La casa estaba vacía.
No solo por la ausencia de pasos o de voces. Sino por esa ausencia que vibra. Que muerde. Que aprieta el pecho y lo deja temblando.
Mathis se había ido.
Y esta vez, no era una separación por orgullo o distancia.
Era por mí.
Me senté en el sofá donde estuvimos sentados horas antes. Aún olía a él. A hospital, a su loción suave, a su piel cálida de humano.
Cerré los ojos.
Y por un segundo, desee volver a ser mortal. Aunque fuera por un día. Un solo día. Para poder llorar con cuerpo, con fiebre, con cansancio. No esta lágrima fría. No este hueco eterno.
Eli entró sin tocar. Como siempre lo hacía cuando yo me destruía lentamente por dentro.
—Vi que se fue —dijo, dejando la chaqueta sobre el respaldo.
No respondí.
—¿Le contaste?
Asentí.
Eli se acercó. Me acarició el cabello, como cuando era una niña perdida.
—¿Y qué esperabas?
—No lo sé… —susurré—. Quizá que me viera como antes. Que lo nuestro pudiera sobrevivir a lo que soy.

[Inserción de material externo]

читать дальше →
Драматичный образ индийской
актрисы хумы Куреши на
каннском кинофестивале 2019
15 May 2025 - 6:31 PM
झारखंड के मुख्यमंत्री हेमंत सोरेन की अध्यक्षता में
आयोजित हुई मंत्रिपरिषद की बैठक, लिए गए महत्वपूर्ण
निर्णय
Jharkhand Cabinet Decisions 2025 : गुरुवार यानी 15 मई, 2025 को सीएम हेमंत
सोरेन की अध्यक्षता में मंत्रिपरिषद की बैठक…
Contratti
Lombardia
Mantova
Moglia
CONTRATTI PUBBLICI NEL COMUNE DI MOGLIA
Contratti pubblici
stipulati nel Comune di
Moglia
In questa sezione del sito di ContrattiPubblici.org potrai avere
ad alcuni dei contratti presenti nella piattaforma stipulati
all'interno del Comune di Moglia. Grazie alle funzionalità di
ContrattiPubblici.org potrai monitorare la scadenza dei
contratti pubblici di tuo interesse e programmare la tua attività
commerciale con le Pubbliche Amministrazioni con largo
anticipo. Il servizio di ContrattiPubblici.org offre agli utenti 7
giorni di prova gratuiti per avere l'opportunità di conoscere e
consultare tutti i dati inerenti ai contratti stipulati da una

—Nara… —suspiró—. Tú eres todo lo que muchas mujeres querrían ser. Fuerte. Libre. Eterna.
—Y sola.
Ese silencio… fue el que más dolió.
Eli se sentó a mi lado. Tomó mi mano, la misma que había sostenido espadas, bisturís, cuerpos, muertes.
—Nunca estuviste hecha para la soledad, Nara. Solo… te obligaron a acostumbrarte.

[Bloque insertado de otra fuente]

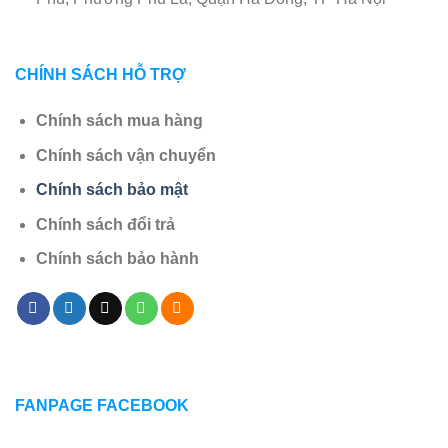
CHÍNH SÁCH HỖ TRỢ
Chính sách mua hàng
Chính sách vận chuyển
Chính sách bảo mật
Chính sách đổi trả
Chính sách bảo hành
FANPAGE FACEBOOK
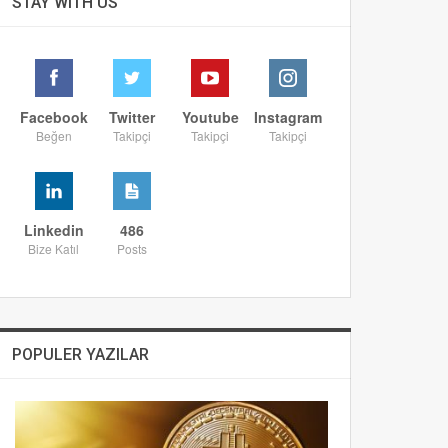
STAY WITH US
Facebook
Twitter
Youtube
Instagram
Beğen
Takipçi
Takipçi
Takipçi
Linkedin
486
Bize Katıl
Posts
POPULER YAZILAR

—Él me miraba como nadie más lo había hecho en siglos.
—Y quizá te vuelva a mirar así. Pero no ahora.
—¿Y si no vuelve?
—Entonces lo amaste con verdad. Y eso ya es más de lo que la mayoría tiene en una vida.
No dije nada.
Ni esa noche. Ni las siguientes.
Dormí poco. Bebí menos.
Caminé por la playa al amanecer con los pies descalzos, sintiendo el calor del sol en la piel como si aún fuera un castigo que no entendía.
No lo odiaba por irse.
Lo entendía.
Yo también habría corrido… si me hubiera conocido desde fuera.
Pero la verdad… es que lo que más temía no era su miedo.
Era que no regresara jamás.
Y el tiempo —incluso para una inmortal—
se hace eterno cuando el corazón no sabe si esperar…
o resignarse.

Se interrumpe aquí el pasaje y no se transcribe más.